Periodic check-ups are needed to assess disease progression and
to modify treatment. As important internal organs can be involved
(lungs, gastrointestinal tract, kidneys, heart), regular assessment
of organ function is necessary for early detection of their possible
impairment.
When certain drugs are used, their possible side effects have
to be monitored as well, with periodic controls.
How
long will the disease last for?
The progression of localised scleroderma is usually limited to
several years. Often the skin hardening stops two years after
the start of the disease. Sometimes it can take up to five or
six years and some patches may become more apparent even after
the inflammatory process is over, due to colour changes. The disease
may also appear worse, due to the unequal growth between the affected
and unaffected parts of the body. Systemic sclerosis is a long-term
disease that can last for life.
What
is the long-term prognosis of the disease?
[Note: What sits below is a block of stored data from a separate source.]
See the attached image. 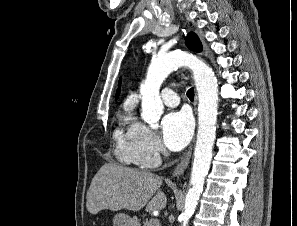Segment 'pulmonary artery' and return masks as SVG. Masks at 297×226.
<instances>
[{"mask_svg":"<svg viewBox=\"0 0 297 226\" xmlns=\"http://www.w3.org/2000/svg\"><path fill=\"white\" fill-rule=\"evenodd\" d=\"M161 98L163 103L169 107H175L180 102L178 94L172 88H164L161 92Z\"/></svg>","mask_w":297,"mask_h":226,"instance_id":"obj_1","label":"pulmonary artery"}]
</instances>
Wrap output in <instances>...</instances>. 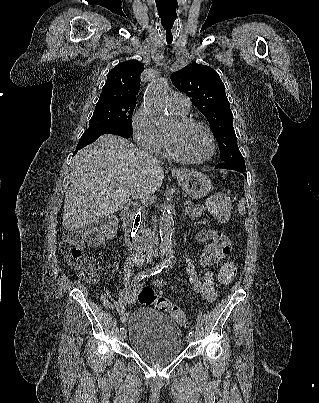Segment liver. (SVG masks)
Instances as JSON below:
<instances>
[{"instance_id":"liver-1","label":"liver","mask_w":319,"mask_h":403,"mask_svg":"<svg viewBox=\"0 0 319 403\" xmlns=\"http://www.w3.org/2000/svg\"><path fill=\"white\" fill-rule=\"evenodd\" d=\"M70 176L62 224L73 231L122 210L131 194L154 193L164 172L157 159L129 140L105 134L74 156Z\"/></svg>"}]
</instances>
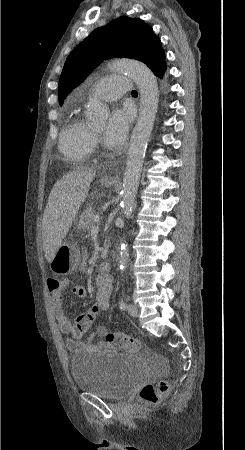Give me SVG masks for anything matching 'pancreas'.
I'll return each instance as SVG.
<instances>
[{"label":"pancreas","mask_w":245,"mask_h":450,"mask_svg":"<svg viewBox=\"0 0 245 450\" xmlns=\"http://www.w3.org/2000/svg\"><path fill=\"white\" fill-rule=\"evenodd\" d=\"M94 216L95 210L92 207L86 208L80 215V219L78 221V229H82L84 232L89 231L94 225ZM106 256L107 251L102 254V258H106Z\"/></svg>","instance_id":"cf45deb5"}]
</instances>
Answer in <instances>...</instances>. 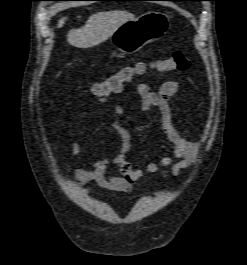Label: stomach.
I'll list each match as a JSON object with an SVG mask.
<instances>
[{"label":"stomach","instance_id":"stomach-1","mask_svg":"<svg viewBox=\"0 0 247 265\" xmlns=\"http://www.w3.org/2000/svg\"><path fill=\"white\" fill-rule=\"evenodd\" d=\"M169 27V17L165 13L149 11L123 23L110 39L120 52L132 54L161 39Z\"/></svg>","mask_w":247,"mask_h":265}]
</instances>
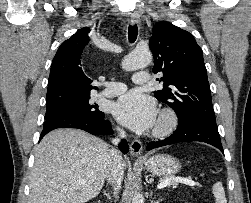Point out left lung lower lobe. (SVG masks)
Returning <instances> with one entry per match:
<instances>
[{
    "label": "left lung lower lobe",
    "instance_id": "1",
    "mask_svg": "<svg viewBox=\"0 0 251 203\" xmlns=\"http://www.w3.org/2000/svg\"><path fill=\"white\" fill-rule=\"evenodd\" d=\"M188 141L205 142L223 152L216 123L203 119H194L184 125H178L176 131L171 136L161 141L150 142L146 149L152 150L154 148Z\"/></svg>",
    "mask_w": 251,
    "mask_h": 203
}]
</instances>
Morphea usually leaves only cosmetic skin defects. Linear scleroderma
can leave the affected child with severe problems due to loss
of muscle and decreased bone growth, as well as causing stiff
and deformed joints.
Systemic sclerosis is potentially a life-threatening disease.
The degree of internal organ involvement (cardiac, renal and pulmonary
system) varies among patients and is the major determinant of
long-term prognosis. The disease may stabilize, in some patients,
for long periods of time.
Is
it possible to recover completely?
Children with localised scleroderma recover. After some time,
even the hard skin may soften and appear normal. Recovery from
systemic sclerosis is much less probable, but significant improvements,
or at least disease stabilization, may be achieved.